Dataset items
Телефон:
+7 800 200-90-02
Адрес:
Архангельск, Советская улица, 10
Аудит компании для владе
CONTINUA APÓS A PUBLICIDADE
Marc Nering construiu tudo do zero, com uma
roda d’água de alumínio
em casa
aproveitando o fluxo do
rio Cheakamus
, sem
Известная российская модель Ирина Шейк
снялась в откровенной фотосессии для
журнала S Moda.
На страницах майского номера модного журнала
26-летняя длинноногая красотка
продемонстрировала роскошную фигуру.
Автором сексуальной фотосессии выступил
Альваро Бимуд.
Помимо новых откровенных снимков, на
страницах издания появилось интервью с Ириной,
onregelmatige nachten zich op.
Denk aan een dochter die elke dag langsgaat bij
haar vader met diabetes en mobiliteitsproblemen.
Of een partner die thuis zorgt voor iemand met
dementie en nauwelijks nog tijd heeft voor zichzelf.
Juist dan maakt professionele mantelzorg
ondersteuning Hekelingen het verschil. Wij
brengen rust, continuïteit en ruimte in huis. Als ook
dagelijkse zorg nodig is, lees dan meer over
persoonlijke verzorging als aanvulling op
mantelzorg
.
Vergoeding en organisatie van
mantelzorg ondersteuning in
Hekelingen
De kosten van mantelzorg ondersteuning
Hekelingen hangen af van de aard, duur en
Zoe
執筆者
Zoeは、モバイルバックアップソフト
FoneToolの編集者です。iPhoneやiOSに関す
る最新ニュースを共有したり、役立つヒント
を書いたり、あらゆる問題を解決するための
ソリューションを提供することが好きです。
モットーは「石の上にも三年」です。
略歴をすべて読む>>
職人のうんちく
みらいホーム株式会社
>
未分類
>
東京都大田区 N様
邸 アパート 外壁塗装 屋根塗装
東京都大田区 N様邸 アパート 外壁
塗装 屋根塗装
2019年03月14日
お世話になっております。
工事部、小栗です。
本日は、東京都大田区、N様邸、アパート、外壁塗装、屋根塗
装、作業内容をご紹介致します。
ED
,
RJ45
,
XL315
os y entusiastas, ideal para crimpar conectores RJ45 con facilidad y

Task requirements
Your answer should consist of the lines from the line with "aproveitando o fluxo do" to the line with "ondersteuning Hekelingen het verschil. Wij" above, repeated exactly, both ends included.

Exercise response
aproveitando o fluxo do
rio Cheakamus
, sem
Известная российская модель Ирина Шейк
снялась в откровенной фотосессии для
журнала S Moda.
На страницах майского номера модного журнала
26-летняя длинноногая красотка
продемонстрировала роскошную фигуру.
Автором сексуальной фотосессии выступил
Альваро Бимуд.
Помимо новых откровенных снимков, на
страницах издания появилось интервью с Ириной,
onregelmatige nachten zich op.
Denk aan een dochter die elke dag langsgaat bij
haar vader met diabetes en mobiliteitsproblemen.
Of een partner die thuis zorgt voor iemand met
dementie en nauwelijks nog tijd heeft voor zichzelf.
Juist dan maakt professionele mantelzorg
ondersteuning Hekelingen het verschil. Wij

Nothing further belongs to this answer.